■ The problem
On the basis of the records below, report how many lines contain the word "Singapore". Nothing else should be given.

■ Data items
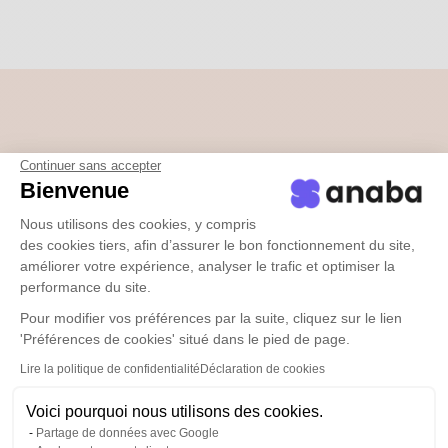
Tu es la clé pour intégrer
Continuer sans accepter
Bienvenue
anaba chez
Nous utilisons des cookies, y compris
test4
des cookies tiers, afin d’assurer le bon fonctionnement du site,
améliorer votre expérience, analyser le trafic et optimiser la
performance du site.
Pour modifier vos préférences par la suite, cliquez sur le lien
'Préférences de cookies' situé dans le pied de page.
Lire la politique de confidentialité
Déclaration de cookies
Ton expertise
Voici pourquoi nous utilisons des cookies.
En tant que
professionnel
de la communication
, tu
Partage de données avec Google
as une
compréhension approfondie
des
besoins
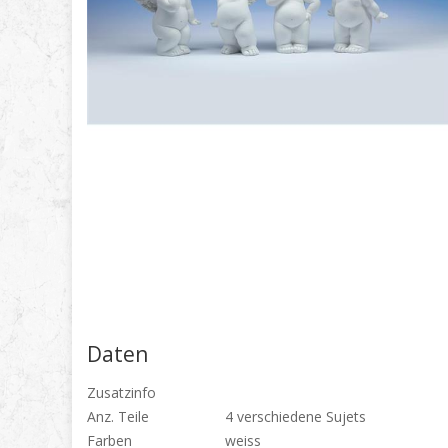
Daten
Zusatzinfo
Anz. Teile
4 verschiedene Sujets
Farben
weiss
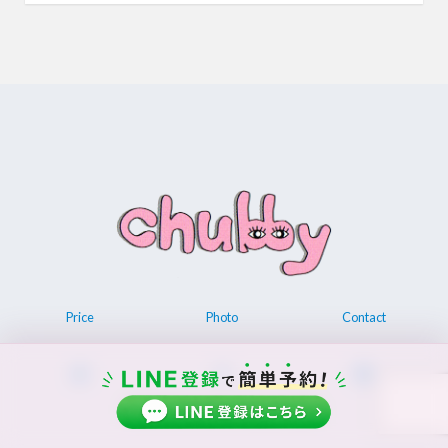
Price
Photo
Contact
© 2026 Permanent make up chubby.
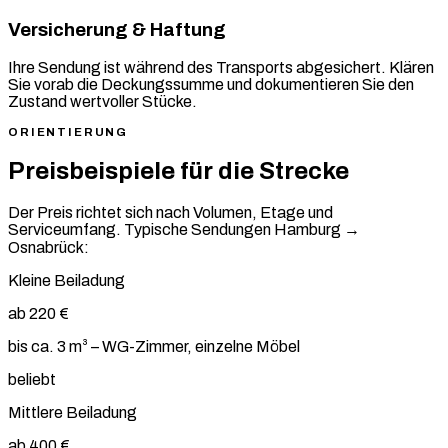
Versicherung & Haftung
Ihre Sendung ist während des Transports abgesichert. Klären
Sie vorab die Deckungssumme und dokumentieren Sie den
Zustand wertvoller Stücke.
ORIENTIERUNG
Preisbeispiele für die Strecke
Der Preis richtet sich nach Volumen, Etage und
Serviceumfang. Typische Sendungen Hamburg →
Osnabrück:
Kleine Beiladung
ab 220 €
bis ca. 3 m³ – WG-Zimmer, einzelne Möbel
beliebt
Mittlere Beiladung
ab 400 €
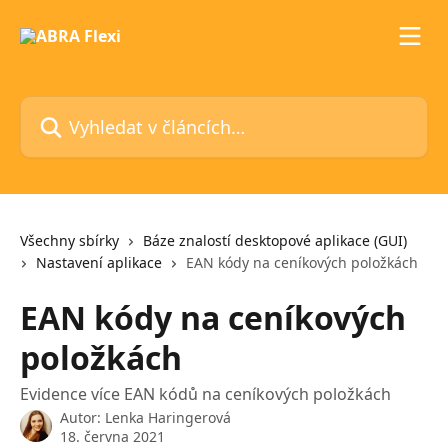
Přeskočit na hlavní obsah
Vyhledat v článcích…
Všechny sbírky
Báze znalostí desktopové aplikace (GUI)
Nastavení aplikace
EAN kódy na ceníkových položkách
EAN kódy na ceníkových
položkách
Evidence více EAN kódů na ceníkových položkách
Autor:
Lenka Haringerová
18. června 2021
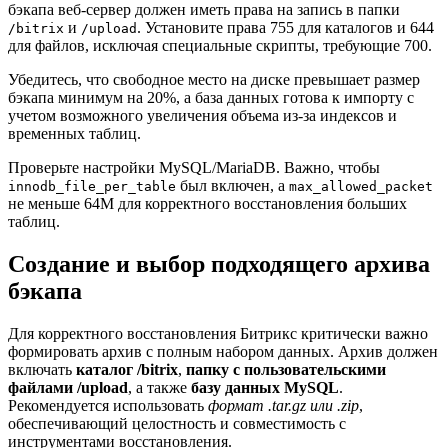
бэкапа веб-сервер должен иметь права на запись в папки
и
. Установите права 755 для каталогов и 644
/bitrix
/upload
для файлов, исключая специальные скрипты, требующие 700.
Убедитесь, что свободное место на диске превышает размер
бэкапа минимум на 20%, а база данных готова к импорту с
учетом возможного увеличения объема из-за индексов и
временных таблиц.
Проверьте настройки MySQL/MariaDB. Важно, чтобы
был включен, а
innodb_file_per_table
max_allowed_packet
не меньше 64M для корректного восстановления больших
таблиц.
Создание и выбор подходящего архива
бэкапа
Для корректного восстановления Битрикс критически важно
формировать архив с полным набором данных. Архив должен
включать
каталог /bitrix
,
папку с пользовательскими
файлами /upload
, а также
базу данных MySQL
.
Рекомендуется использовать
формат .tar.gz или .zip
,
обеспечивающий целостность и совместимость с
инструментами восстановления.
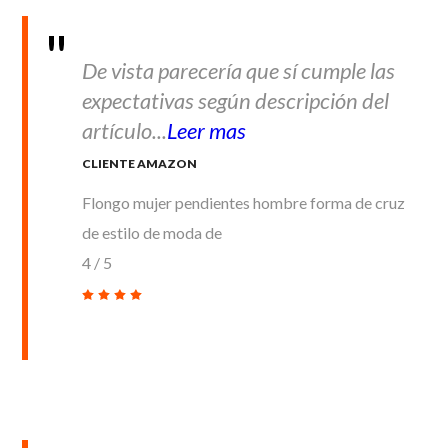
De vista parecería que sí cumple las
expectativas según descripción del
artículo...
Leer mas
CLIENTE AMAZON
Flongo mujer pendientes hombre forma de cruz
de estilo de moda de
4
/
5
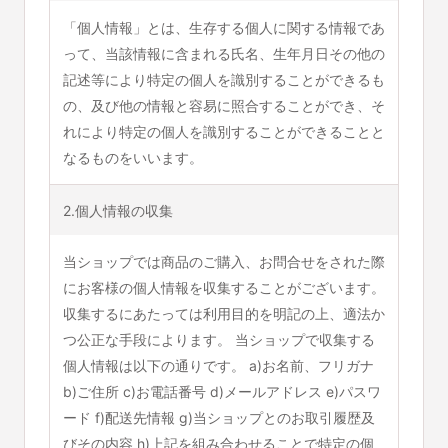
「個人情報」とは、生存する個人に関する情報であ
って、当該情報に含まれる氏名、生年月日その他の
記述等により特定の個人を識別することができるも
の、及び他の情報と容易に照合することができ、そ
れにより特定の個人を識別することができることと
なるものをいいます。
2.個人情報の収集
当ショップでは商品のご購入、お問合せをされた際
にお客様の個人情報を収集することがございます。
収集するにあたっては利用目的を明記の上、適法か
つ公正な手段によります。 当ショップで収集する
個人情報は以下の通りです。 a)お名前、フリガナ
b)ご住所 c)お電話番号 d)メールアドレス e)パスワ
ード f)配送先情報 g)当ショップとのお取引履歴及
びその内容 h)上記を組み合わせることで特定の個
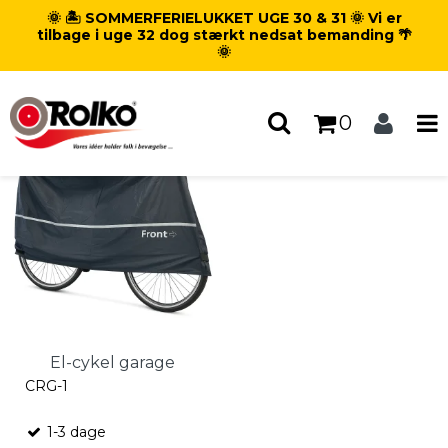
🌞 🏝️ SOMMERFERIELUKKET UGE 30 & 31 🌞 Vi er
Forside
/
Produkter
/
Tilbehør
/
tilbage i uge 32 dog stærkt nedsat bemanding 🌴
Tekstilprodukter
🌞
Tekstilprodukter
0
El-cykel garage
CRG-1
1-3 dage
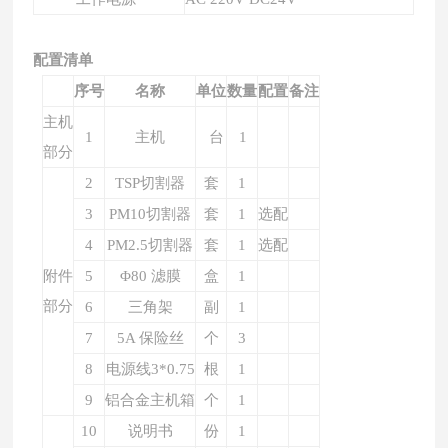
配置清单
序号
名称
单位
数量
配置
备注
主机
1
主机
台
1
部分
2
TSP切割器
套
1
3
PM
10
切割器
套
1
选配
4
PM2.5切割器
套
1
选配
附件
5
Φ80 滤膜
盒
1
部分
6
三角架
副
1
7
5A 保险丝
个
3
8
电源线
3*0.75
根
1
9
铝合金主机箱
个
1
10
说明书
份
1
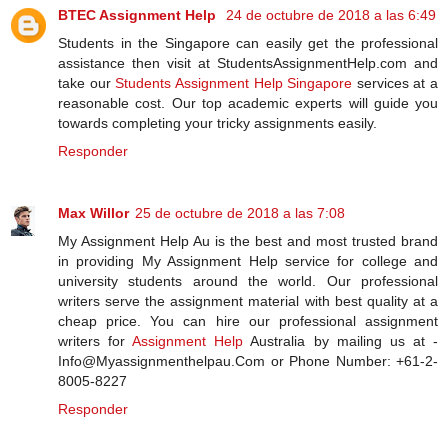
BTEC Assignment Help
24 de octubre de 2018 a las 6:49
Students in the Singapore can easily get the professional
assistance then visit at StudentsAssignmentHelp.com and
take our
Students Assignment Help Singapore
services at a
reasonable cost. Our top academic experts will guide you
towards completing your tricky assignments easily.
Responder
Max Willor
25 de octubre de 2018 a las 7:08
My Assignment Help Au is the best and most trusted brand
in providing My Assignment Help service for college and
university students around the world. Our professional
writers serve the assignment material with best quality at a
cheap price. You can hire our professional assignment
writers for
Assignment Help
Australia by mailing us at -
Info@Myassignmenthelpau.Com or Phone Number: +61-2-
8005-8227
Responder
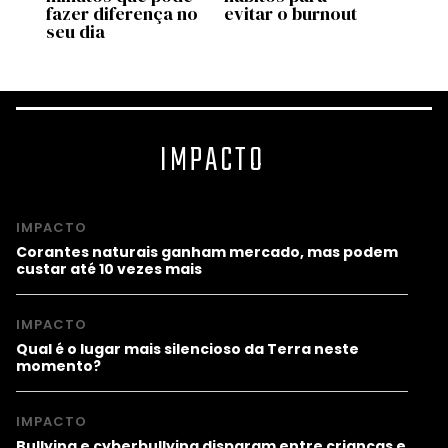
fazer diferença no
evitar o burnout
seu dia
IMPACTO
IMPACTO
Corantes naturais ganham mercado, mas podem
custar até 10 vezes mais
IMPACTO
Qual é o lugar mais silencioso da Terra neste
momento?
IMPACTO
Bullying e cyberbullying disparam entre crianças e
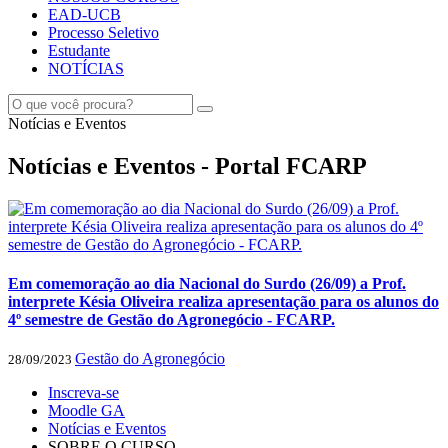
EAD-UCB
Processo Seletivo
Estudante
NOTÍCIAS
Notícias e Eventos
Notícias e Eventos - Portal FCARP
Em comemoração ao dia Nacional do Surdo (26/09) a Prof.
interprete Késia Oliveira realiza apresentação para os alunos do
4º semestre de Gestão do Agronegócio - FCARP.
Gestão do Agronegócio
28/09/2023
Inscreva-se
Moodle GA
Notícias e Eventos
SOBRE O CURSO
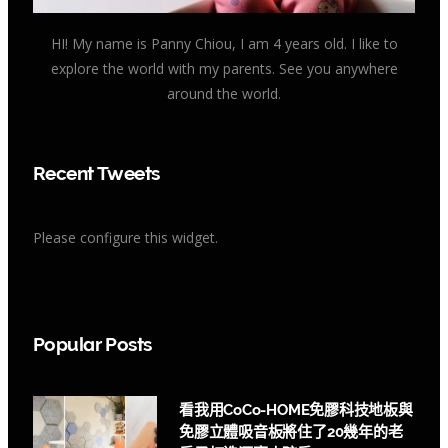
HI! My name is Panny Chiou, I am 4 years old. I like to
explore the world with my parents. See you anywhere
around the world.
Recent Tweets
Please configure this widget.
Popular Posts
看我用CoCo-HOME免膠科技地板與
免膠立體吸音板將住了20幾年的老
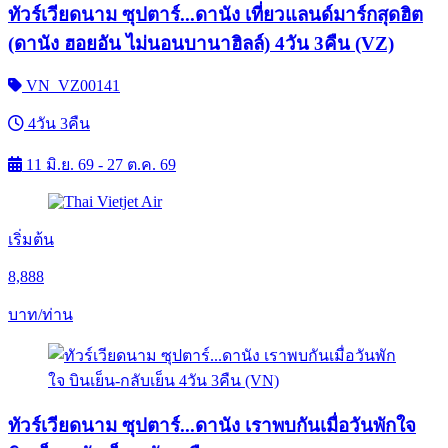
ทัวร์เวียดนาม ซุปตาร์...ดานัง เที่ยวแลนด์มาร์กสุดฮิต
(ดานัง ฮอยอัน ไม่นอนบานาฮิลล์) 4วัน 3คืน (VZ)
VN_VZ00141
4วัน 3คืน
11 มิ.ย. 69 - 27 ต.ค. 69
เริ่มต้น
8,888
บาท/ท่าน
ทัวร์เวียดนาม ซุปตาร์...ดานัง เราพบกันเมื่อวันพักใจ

■ Solved problem
2